*SUPPLIED ENTRIES*
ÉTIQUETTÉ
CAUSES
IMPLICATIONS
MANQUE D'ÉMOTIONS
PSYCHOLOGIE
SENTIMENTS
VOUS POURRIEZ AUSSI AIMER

*EXERCISE DESCRIPTION*
Print exactly, and only, the lines of the material above that run from the one containing "MANQUE D'ÉMOTIONS" through its last line.

*REPLY TO THE TASK*
MANQUE D'ÉMOTIONS
PSYCHOLOGIE
SENTIMENTS
VOUS POURRIEZ AUSSI AIMER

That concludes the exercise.